### What you have to do
The line containing "código QR necesario para activar la" and every line after it, through the last one below: output exactly these and nothing else.
━━━━━━━━━━━━━━━━━━━━
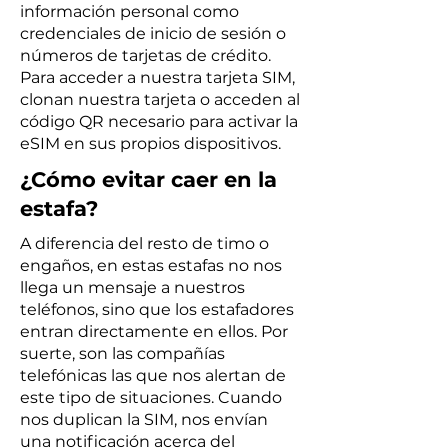
información personal como
credenciales de inicio de sesión o
números de tarjetas de crédito.
Para acceder a nuestra tarjeta SIM,
clonan nuestra tarjeta o acceden al
código QR necesario para activar la
eSIM en sus propios dispositivos.
¿Cómo evitar caer en la
estafa?
A diferencia del resto de timo o
engaños, en estas estafas no nos
llega un mensaje a nuestros
teléfonos, sino que los estafadores
entran directamente en ellos. Por
suerte, son las compañías
telefónicas las que nos alertan de
este tipo de situaciones. Cuando
nos duplican la SIM, nos envían
una notificación acerca del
━━━━━━━━━━━━━━━━━━━━
### Exercise solution
código QR necesario para activar la
eSIM en sus propios dispositivos.
¿Cómo evitar caer en la
estafa?
A diferencia del resto de timo o
engaños, en estas estafas no nos
llega un mensaje a nuestros
teléfonos, sino que los estafadores
entran directamente en ellos. Por
suerte, son las compañías
telefónicas las que nos alertan de
este tipo de situaciones. Cuando
nos duplican la SIM, nos envían
una notificación acerca del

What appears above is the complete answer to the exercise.